“Te alabo, Padre, porque has escondido estas cosas a
los sabios y las has revelado a los sencillos” (Mt 11, 25-27). Jesús,
que es Dios Hijo, la Sabiduría del Padre engendrada eternamente y encarnada en
el tiempo en el seno de María Santísima, da gracias al Padre Eterno porque la
revelación ha sido hecha a los “pequeños”[1].
¿A qué revelación se refiere Jesús? Se refiere, principalmente, a la
revelación, dada por el Espíritu Santo, del conocimiento del Padre por medio
del Hijo. Este tipo de conocimiento, esto es, la revelación de que en Dios Uno hay
Tres Divinas Personas, el Padre, el Hijo y el Espíritu Santo y que esto lo
conocen aquellos a quienes el Padre se los ha querido revelar, será en
definitiva la causa de la falsa acusación de blasfemia por parte de escribas y
fariseos, acusación que finalizará con el encarcelamiento, condena a muerte y crucifixión
de Jesús, acusado arteramente de “blasfemo” por los judíos, solo por el hecho
de decir la verdad, que en Dios Uno hay Tres Personas y que Él, Jesús de
Nazareth, es el Hijo Eterno del Padre Eterno, unidos en el Eterno Amor del
Espíritu Santo.
Por este motivo, Jesús, Dios Hijo, pide a los
sencillos que tengan confianza en Él, que es la Sabiduría del Padre encarnada.
Esta revelación del Padre a los pequeños no viene precisamente del estudio de
la filosofía y la teología -aunque el alma que estudie filosofía y teología sí
puede ser sencilla y recibir también el mismo conocimiento-; la revelación
viene del abandono personal, esto es, de cada persona en particular -por eso la
conversión es personal- en sus manos, en las manos del Hijo, que siempre dará
revelaciones interiores infinitamente superiores a la ley.

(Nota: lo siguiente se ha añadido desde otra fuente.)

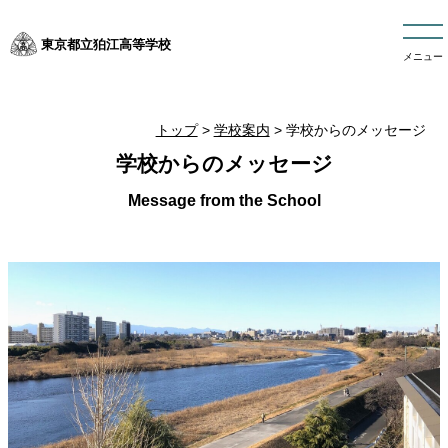
東京都立狛江高等学校
メニュー
トップ
>
学校案内
> 学校からのメッセージ
学校からのメッセージ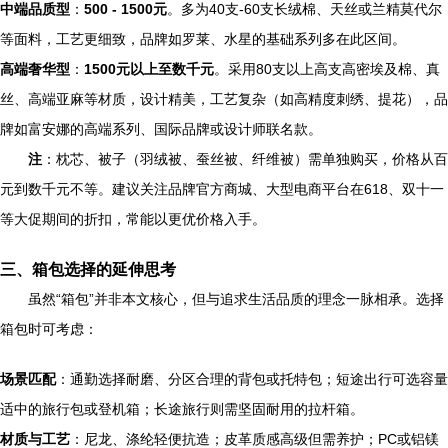
中端品质型
：
500 - 1500元
。多为40支-60支长绒棉、天丝或兰精莫代尔
等面料，工艺更细致，品牌如罗莱、水星的基础系列多在此区间。
高端奢华型
：
1500元以上至数千元
。采用80支以上高支高密埃及棉、真
丝、高端亚麻等材质，设计精美，工艺复杂（如高精度刺绣、提花），品
牌如富安娜的高端系列、国际品牌或设计师联名款。
注
：枕芯、被子（羽绒被、蚕丝被、纤维被）需单独购买，价格从百
元到数千元不等。建议关注品牌官方商城、大型电商平台在618、双十一
等大促期间的折扣，常能以更优价格入手。
三、箱包选择的延伸思考
虽然“箱包”并非本文核心，但与追求生活品质的理念一脉相承。选择
箱包时可考虑：
场景匹配
：通勤选择耐磨、分区合理的背包或托特包；短途出行可选容量
适中的旅行包或登机箱；长途旅行则需坚固耐用的拉杆箱。
材质与工艺
：尼龙、涤纶轻便抗造；皮革质感高级但需养护；PC或铝镁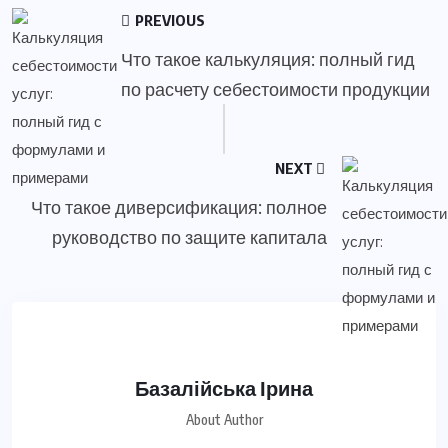
PREVIOUS
Что такое калькуляция: полный гид
по расчету себестоимости продукции
NEXT
Что такое диверсификация: полное
руководство по защите капитала
Базалійська Ірина
About Author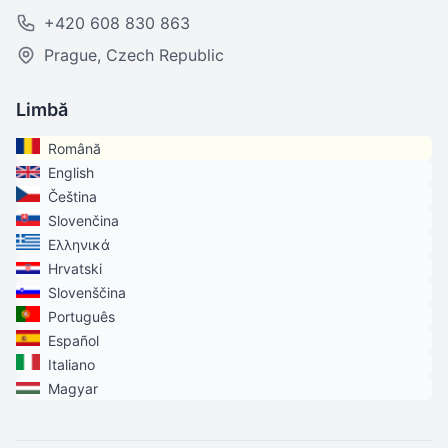
+420 608 830 863
Prague, Czech Republic
Limbă
Română
English
Čeština
Slovenčina
Ελληνικά
Hrvatski
Slovenščina
Português
Español
Italiano
Magyar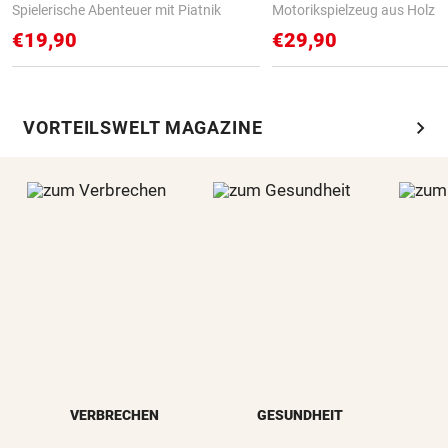
Spielerische Abenteuer mit Piatnik
Motorikspielzeug aus Holz
€19,90
€29,90
chevron_right
VORTEILSWELT MAGAZINE
VERBRECHEN
GESUNDHEIT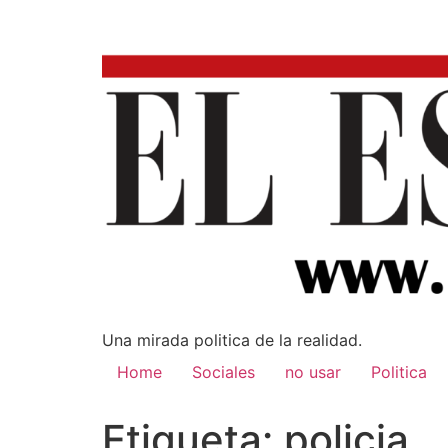
Una mirada poli­tica de la realidad.
Home
Sociales
no usar
Politica
Etiqueta:
policia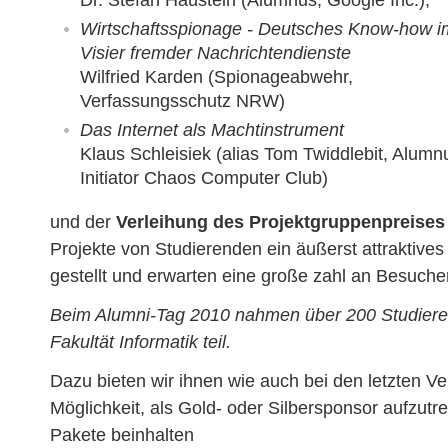
Wirtschaftsspionage - Deutsches Know-how i
Visier fremder Nachrichtendienste
Wilfried Karden (Spionageabwehr,
Verfassungsschutz NRW)
Das Internet als Machtinstrument
Klaus Schleisiek (alias Tom Twiddlebit, Alumn
Initiator Chaos Computer Club)
und der
Verleihung des Projektgruppenpreises
Projekte von Studierenden ein äußerst attrakti
gestellt und erwarten eine große zahl an Besuche
Beim Alumni-Tag 2010 nahmen über 200 Studier
Fakultät Informatik teil.
Dazu bieten wir ihnen wie auch bei den letzten Ve
Möglichkeit, als Gold- oder Silbersponsor aufzutr
Pakete beinhalten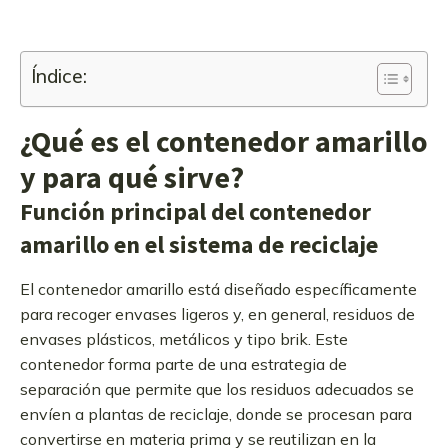
Índice:
¿Qué es el contenedor amarillo
y para qué sirve?
Función principal del contenedor
amarillo en el sistema de reciclaje
El contenedor amarillo está diseñado específicamente
para recoger envases ligeros y, en general, residuos de
envases plásticos, metálicos y tipo brik. Este
contenedor forma parte de una estrategia de
separación que permite que los residuos adecuados se
envíen a plantas de reciclaje, donde se procesan para
convertirse en materia prima y se reutilizan en la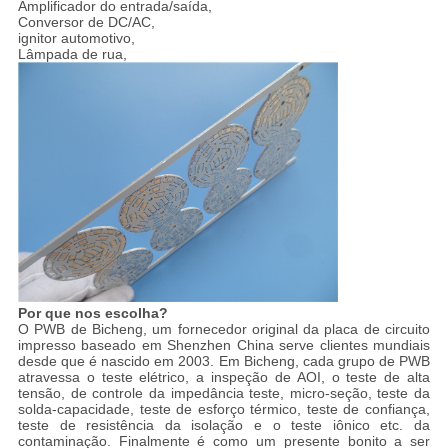
Amplificador do entrada/saída,
Conversor de DC/AC,
ignitor automotivo,
Lâmpada de rua,
Por que nos escolha?
O PWB de Bicheng, um fornecedor original da placa de circuito
impresso baseado em Shenzhen China serve clientes mundiais
desde que é nascido em 2003. Em Bicheng, cada grupo de PWB
atravessa o teste elétrico, a inspeção de AOI, o teste de alta
tensão, de controle da impedância teste, micro-seção, teste da
solda-capacidade, teste de esforço térmico, teste de confiança,
teste de resistência da isolação e o teste iônico etc. da
contaminação. Finalmente é como um presente bonito a ser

La alabanza de Jesús
no es por la acción de “ocultar”, sino por la de “revelar”: el pueblo sencillo
y en especial los discípulos, han recibido humildemente al Bautista y a Jesús,
a pesar de la oposición oficial de aquellos considerados “doctores”, “especialistas”
de la ley, como los escribas y fariseos, oposición que en la mayoría de los
casos es cínica y mal intencionada, porque tienen envidia sobre todo de Jesús,
que habla con una sabiduría y una autoridad que ellos no tienen.
La sencillez aparta todas las dificultades, de manera
que el Espíritu Santo puede obrar en las almas de los sencillos sin la
oposición de la soberbia de los más doctos y letrados.
De la misma manera, en la Iglesia de nuestros días, el
Espíritu Santo revela la Presencia personal, oculta en apariencia de pan, a los
sencillos y humildes, sobre todo a quienes no tienen estudios sagrados, mientras
que, al igual que en tiempos de Jesús, los más doctos, los más encumbrados en
puestos de poder en la escala jerárquica de la iglesia, se ven privados de este
conocimiento que viene del Espíritu Santo, a causa de su soberbia. La soberbia,
imitación y participación en la soberbia del Ángel caído, es la perdición del
alma, por lo cual debemos pedir huir de ella como de la peste.